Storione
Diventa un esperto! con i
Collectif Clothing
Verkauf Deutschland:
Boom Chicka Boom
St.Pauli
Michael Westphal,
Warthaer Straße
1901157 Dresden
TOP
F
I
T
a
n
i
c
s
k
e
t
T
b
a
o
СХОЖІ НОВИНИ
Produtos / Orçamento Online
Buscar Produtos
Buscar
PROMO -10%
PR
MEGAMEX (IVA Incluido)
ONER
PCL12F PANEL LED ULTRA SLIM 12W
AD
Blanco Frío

---

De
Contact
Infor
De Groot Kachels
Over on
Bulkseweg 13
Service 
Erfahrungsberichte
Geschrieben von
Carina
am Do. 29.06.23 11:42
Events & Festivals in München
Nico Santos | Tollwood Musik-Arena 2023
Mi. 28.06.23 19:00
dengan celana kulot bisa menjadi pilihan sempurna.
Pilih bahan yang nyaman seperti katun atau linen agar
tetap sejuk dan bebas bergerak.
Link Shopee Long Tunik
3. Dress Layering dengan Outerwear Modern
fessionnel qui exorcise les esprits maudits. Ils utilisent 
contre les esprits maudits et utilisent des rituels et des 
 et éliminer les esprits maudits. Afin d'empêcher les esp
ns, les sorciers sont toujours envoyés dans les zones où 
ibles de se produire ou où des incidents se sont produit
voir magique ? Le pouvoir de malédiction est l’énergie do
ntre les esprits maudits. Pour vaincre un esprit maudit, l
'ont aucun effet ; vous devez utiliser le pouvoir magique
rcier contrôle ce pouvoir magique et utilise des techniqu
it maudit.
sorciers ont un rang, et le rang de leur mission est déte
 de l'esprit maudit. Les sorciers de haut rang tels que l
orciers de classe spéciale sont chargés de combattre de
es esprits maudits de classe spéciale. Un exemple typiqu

...

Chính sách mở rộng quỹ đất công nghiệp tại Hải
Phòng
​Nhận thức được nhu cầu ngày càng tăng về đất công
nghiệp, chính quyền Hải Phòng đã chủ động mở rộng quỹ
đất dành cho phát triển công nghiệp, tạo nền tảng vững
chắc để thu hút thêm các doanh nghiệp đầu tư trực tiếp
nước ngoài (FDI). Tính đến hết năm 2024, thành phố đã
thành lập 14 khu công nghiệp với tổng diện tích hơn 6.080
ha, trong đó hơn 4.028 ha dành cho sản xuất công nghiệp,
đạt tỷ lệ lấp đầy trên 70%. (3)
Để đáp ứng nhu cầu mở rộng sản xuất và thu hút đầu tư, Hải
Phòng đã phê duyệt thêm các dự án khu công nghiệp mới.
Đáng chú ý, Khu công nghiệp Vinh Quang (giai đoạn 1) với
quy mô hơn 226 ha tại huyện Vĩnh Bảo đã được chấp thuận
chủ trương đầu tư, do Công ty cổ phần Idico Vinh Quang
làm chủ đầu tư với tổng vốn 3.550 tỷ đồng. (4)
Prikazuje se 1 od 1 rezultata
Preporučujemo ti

> _Try it_
Take every line above where "Quang" appears and copy it.

> _Solution for this task_
Đáng chú ý, Khu công nghiệp Vinh Quang (giai đoạn 1) với
chủ trương đầu tư, do Công ty cổ phần Idico Vinh Quang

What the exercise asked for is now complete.